As a result, true transit traffic (Asia – Europe) remains limited. Although Russia touted record NSR volumes in 2023 (roughly 36 million tons, largely domestic hydrocarbons), sanctions and uncertainty have made many shippers cautious of the route. The broader lesson is straightforward: geography’s value is conditional. A route must be rendered reliably navigable and governable through technology (ice‑capable ships, satellite communications), insurance and data (to price and mitigate risk) and clear legal regimes (so sailors and investors know which rules apply).

The policy implication across both waterways is the same: move from episodic crisis response to proactive corridor governance. Whether a warm chokepoint or a frozen frontier, the aim should be establishing a resilient commons rather than securing specific leverage points for any single power. In practice, that means setting up standing information‑sharing and coordination mechanisms for key corridors – for example, a permanent Red Sea maritime security forum bringing littoral states (those states connected to a specific waterway) and major users together to share real‑time threat intelligence on piracy, drones and mines. It means institutionalizing de‑mining and rapid‑repair capabilities. The Black Sea Mine Countermeasures Task Group, launched by Turkey, Bulgaria, and Romania in 2024, offers a model of littoral cooperation that could be adapted for the Red Sea and major Indo‑Pacific sea lanes. It would also entail hardening the often‑overlooked connective tissue”: undersea cables. Multiple critical internet cables traverse the Red Sea and Mediterranean. The related vulnerabilities became clear in 2008, when simultaneous cuts near Egypt caused widespread disruptions from the Middle East to India. To protect the globe’s connective tissue, then, corridor security must include cable monitoring, redundant pathways and ready repair capacity.

Finally, sustained legal clarity is essential to disincentivize opportunism, without turning commons into exclusive spheres. In the Arctic, a broad coalition of Arctic states, key maritime users and the International Maritime Organization (IMO) should affirm – through International Maritime Organization standards and Arctic governance arrangements – that the NSR will be open to all, and on equal terms. The more they are able to strengthen this commitment, the less tempting it becomes for any one state to capture” the route.

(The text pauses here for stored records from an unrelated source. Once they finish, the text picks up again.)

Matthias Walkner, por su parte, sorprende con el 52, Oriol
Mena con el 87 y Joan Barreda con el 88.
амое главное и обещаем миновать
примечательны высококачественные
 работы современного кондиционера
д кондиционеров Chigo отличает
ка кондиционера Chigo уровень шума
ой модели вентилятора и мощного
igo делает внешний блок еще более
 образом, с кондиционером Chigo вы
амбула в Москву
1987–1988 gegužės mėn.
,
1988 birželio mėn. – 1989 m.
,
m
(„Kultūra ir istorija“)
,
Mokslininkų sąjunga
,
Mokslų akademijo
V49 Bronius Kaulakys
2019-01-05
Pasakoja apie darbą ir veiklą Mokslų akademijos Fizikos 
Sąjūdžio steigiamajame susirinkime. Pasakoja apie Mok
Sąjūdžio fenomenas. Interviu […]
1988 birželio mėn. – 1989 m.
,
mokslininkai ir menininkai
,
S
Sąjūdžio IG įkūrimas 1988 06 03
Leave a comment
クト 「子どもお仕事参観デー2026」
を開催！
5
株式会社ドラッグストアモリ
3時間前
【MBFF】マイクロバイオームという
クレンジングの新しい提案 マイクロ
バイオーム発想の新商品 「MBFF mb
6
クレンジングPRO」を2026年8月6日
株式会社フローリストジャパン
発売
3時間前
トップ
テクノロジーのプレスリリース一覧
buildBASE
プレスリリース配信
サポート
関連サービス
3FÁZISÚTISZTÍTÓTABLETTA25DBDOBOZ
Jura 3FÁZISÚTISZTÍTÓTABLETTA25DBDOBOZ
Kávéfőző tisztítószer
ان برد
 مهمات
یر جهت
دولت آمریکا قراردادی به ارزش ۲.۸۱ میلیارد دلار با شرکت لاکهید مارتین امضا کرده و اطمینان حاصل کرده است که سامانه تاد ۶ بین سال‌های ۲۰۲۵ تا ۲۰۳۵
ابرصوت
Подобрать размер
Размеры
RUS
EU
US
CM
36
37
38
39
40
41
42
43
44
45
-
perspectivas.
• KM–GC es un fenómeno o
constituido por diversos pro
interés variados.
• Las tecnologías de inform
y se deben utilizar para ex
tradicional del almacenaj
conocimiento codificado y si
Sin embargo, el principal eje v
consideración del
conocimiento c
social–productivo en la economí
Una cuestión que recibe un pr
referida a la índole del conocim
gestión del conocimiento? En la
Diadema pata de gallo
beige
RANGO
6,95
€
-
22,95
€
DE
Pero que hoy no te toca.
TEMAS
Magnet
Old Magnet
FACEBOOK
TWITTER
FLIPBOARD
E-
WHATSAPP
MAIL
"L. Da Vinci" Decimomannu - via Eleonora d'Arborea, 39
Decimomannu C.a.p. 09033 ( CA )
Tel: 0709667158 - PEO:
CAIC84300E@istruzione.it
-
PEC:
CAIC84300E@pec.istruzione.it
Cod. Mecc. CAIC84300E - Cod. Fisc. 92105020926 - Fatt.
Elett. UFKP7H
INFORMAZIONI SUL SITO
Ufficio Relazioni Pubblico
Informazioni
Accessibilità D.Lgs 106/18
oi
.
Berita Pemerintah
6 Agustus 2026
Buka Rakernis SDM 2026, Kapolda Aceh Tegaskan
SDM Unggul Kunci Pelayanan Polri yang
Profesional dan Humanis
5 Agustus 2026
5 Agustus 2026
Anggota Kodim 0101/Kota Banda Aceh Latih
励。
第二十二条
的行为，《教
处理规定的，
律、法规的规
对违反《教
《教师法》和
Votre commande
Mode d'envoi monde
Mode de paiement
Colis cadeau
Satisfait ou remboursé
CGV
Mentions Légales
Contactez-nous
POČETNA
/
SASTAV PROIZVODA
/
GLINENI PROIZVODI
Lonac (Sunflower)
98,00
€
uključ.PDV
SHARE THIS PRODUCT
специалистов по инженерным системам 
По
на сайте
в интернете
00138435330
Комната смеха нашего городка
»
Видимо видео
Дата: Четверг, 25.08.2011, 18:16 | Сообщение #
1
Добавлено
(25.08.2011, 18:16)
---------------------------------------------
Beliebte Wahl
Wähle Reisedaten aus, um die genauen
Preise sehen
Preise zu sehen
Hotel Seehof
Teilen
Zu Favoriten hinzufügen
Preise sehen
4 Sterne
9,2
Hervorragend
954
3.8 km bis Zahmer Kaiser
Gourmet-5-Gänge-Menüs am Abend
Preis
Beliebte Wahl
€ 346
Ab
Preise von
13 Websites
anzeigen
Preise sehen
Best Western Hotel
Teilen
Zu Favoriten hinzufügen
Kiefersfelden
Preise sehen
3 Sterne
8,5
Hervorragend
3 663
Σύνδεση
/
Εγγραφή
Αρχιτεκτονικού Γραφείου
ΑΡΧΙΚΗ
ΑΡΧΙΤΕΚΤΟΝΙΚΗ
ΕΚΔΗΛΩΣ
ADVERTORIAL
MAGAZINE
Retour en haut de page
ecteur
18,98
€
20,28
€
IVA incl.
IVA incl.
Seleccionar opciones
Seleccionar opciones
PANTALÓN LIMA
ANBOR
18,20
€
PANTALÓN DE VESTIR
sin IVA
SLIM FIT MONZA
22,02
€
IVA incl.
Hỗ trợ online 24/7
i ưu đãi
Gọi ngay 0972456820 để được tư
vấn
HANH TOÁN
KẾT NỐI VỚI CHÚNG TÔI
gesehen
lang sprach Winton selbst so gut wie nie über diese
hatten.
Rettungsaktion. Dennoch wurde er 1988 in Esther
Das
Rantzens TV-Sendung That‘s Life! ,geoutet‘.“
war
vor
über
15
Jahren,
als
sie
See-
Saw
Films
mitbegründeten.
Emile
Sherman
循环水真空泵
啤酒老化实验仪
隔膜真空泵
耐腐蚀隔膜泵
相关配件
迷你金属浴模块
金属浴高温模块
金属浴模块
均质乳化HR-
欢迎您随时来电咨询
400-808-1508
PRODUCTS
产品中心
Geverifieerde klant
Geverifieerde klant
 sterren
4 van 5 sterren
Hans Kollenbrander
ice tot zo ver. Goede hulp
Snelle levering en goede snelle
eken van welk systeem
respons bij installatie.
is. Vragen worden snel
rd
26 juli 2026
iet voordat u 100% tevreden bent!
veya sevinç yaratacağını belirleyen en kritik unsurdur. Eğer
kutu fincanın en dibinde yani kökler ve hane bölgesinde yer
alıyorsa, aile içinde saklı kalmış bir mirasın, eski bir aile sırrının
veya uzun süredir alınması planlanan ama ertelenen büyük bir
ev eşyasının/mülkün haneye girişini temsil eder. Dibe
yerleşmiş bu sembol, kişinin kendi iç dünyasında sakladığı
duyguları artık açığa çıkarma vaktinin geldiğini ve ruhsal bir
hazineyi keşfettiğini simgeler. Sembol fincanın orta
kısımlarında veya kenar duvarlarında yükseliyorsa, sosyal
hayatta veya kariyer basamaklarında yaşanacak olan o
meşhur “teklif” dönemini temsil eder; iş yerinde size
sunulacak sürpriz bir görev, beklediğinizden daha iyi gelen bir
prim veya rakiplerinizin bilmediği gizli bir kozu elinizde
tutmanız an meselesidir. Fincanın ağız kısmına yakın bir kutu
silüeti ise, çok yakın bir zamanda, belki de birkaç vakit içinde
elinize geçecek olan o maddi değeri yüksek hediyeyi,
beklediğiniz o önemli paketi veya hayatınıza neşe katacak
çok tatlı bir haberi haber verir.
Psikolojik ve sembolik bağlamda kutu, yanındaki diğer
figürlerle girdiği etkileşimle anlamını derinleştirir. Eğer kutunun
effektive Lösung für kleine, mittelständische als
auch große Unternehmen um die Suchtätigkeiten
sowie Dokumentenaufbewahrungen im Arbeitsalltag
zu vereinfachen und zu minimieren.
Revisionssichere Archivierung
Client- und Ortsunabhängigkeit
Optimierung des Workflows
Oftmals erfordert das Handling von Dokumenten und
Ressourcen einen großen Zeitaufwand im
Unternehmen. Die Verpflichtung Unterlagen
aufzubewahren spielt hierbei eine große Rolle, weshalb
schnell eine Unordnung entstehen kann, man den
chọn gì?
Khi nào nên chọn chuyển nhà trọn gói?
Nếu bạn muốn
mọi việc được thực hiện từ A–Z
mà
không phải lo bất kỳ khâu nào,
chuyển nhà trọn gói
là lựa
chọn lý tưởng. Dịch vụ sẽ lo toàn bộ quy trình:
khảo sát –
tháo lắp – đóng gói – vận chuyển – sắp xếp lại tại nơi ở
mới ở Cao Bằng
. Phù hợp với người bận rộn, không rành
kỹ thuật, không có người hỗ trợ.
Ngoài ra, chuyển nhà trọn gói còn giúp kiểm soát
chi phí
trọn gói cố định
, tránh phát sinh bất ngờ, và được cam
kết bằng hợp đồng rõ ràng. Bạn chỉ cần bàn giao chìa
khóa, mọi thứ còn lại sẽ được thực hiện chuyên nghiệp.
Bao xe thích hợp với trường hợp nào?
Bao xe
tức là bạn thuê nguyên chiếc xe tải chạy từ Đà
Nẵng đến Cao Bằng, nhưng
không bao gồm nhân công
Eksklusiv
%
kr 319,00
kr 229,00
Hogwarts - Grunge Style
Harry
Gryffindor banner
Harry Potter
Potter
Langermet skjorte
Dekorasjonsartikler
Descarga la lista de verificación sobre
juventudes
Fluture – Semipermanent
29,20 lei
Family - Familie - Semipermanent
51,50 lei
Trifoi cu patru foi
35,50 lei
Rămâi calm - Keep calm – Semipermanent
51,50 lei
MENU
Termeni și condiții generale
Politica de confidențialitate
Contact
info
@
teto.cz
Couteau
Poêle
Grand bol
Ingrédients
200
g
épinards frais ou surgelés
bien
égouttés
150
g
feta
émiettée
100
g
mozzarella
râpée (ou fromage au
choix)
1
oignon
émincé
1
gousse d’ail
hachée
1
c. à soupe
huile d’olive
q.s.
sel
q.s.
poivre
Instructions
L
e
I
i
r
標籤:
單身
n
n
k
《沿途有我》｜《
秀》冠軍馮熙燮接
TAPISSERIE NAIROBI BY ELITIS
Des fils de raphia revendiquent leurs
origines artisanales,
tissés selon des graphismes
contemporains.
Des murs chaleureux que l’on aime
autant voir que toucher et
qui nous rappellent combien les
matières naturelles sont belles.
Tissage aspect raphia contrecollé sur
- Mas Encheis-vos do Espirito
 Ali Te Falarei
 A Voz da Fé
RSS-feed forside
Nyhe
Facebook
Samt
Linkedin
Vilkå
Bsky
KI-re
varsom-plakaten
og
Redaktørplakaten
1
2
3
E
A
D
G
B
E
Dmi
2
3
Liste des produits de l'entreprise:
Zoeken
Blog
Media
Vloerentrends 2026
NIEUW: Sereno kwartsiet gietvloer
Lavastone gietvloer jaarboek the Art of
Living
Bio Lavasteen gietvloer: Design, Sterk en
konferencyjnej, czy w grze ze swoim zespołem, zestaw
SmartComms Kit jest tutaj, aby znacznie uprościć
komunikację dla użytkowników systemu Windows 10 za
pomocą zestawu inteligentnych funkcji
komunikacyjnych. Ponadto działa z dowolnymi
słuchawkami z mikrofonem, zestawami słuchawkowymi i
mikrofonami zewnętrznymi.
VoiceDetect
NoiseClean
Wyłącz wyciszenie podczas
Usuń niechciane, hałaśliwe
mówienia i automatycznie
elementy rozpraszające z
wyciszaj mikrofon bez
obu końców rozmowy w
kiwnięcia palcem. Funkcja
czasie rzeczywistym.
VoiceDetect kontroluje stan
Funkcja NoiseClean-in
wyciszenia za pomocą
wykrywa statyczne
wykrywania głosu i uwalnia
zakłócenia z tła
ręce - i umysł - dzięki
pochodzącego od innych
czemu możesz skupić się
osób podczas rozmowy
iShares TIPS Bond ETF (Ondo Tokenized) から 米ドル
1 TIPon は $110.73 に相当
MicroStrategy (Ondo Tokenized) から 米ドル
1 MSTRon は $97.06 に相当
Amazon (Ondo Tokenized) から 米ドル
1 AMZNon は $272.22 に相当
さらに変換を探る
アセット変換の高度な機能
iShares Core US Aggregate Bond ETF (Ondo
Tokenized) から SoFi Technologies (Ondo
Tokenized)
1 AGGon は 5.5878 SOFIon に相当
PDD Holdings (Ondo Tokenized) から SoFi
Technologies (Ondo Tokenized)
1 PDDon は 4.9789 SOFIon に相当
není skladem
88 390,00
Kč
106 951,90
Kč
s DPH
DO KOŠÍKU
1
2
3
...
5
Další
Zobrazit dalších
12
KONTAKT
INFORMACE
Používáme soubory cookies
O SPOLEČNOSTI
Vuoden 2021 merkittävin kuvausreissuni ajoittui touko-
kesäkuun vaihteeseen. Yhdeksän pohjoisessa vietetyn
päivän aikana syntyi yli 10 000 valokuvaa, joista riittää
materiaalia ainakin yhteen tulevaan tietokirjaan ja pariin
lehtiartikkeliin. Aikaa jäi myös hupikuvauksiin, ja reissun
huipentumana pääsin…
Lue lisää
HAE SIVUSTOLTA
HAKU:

Conversely, attempts to dominate a corridor should meet unified legal pushback, including arbitral rulings and freedom‑of‑navigation operations. The guiding norm is straightforward: treat major corridors as global commons to be cooperatively governed for reliable passage, not as prizes to be carved into private zones of control.

Chapter 5. Where Classical Geopolitics Misleads

This synthesis of maps and networks helps explain why a purely classical, Haushoferian” approach is misleading in today’s world. Treating cartography as a set absolute obscures agency, technology and institutions – and invites at least four distinct hazards.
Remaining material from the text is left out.